Karmaphala terdiri dari dua kata yaitu karma dan phala, berasal dari bahasa Sanskerta. “Karma” artinya perbuatan dan “Phala” artinya buah, hasil, atau pahala. Jadi Karmaphala artinya hasil dari perbuatan seseorang.

Kita percaya bahwa perbuatan yang baik (subha karma) membawa hasil yang baik dan perbuatan yang buruk (asubha karma) membawa hasil yang buruk. Jadi seseorang yang berbuat baik pasti baik pula yang akan diterimanya, demikian pula sebaliknya yang berbuat buruk, buruk pula yang akan diterimanya. Karmaphala memberi keyakinan kepada kita untuk mengarahkan segala tingkah laku kita agar selalu berdasarkan etika dan cara yang baik guna mencapai cita- cita yang luhur dan selalu menghindari jalan dan tujuan yang buruk.

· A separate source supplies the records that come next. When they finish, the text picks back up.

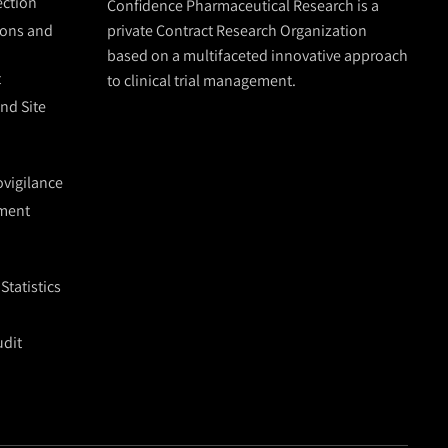
lection
Confidence Pharmaceutical Research is a
ions and
private Contract Research Organization
based on a multifaceted innovative approach
t
to clinical trial management.
and Site
vigilance
ment
tatistics
udit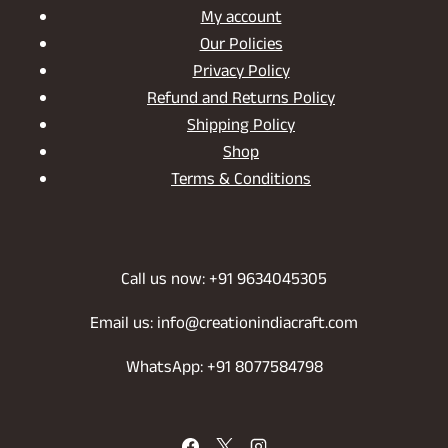
My account
Our Policies
Privacy Policy
Refund and Returns Policy
Shipping Policy
Shop
Terms & Conditions
Call us now: +91 9634045305
Email us: info@creationindiacraft.com
WhatsApp: +91 8077584798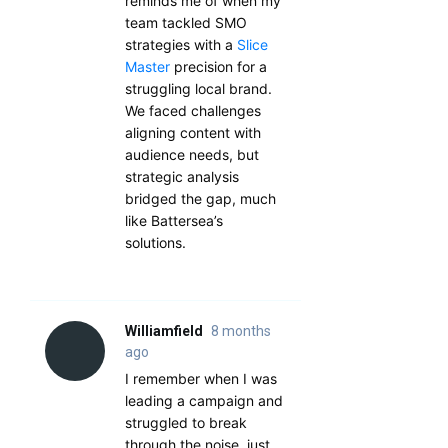
reminds me of when my
team tackled SMO
strategies with a
Slice
Master
precision for a
struggling local brand.
We faced challenges
aligning content with
audience needs, but
strategic analysis
bridged the gap, much
like Battersea’s
solutions.
Williamfield
8 months
ago
I remember when I was
leading a campaign and
struggled to break
through the noise, just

Dalam hukum karma ada tiga jenis karma yang didasarkan atas waktu yaitu:

1.Sancita Kharmapala
Yaitu perbuatan yang dilakukan pada kehidupan terdahulu yang hasilnya akan diterima pada kelahiran (reinkarnasi) sekarang. Karmapala tidak dapat ditentukan kapan dapat dinikmati atau hukuman yang harus dilaksanakan. Apakah pada saat reinkarnasi pertama, kedua, ketiga dan seterusnya karena reinkarnasi tidak mempunyai batas waktu. Raja Destarata mendapat hukuman buta matanya setelah reinkarnasi puluhan kali akibat dalam kehidupannya dahulu pernah membakar 100 burung dengan panahnya, tinggal induknya sendiri yang hidup. Karmapala (hukuman) ini dijalankan raja Destarata setelah ratusan tahun lamanya. Pada saat reinkarnasi manusia akan membawa karmanya terdahulu, apakah karmanya baik atau buruk. Sebab Atman yang ada dalam kandungan dibungkus dengan karma terdahulu masih melekat dan dibawa sampai lahir dan selama hidup di dunia. Reinkarnasi dan hukum karma adalah saling berkaitan dan saling berhubungan satu sama lainnya.

2.Prarabda Kharmapala
Yaitu suatu perbuatan yang dilakukan pada waktu hidup sekarang dan diterima dalam kehidupan sekarang juga. Manusia pada umumnya selalu ingin apa yang dikerjakan saat ini dapat dinikmati hasilnya saat ini juga karena manusia kadang-kadang tidak sabar untuk menikmati hasilnya.  Dalam percakapan Krisna dengan Arjuna dalam Bhagawad Gita,Krisna mengajarkan:
lakukan tugasmu selalu dan sucikan segala perbuatanmu, Arjuna engkau mempunyai tugas, kerjakanlah! Tetapi jangan menikmati hasil dari pekerjaan itu. Krisna di sini tidak mengatakan bahwa tidak akan ada hasilnya. Pasti buahnya ada, tetapi buah itu bukan urusanmu, engkau tidak boleh menginginkannya. Karena itu inti ajaran Krisna adalah engkau harus mengerjakan tugasmu, namun engkau harus melakukannya tanpa membayangkan hasilnya.

3.Kryamana Kharmapala
Yaitu perbuatan yang dilakukan sekarang di dunia ini tetapi hasilnya akan diterima pada kehidupan berikutnya. Manusia selalu membayangkan bahwa apa yang diperbuatnya saat ini harus memberikan hasil saat ini juga, karena manusia selalu mengharapkan hasil dari perbuatannya. Apabila kita melakukan suatu perbuatan baik atau buruk pada kehidupan sekarang yang belum sempat kita nikmati hasilnya sampai saat kita meninggal, maka hasil dari perbuatan tersebut dapat kita nikmati pada kehidupan kita berikutnya.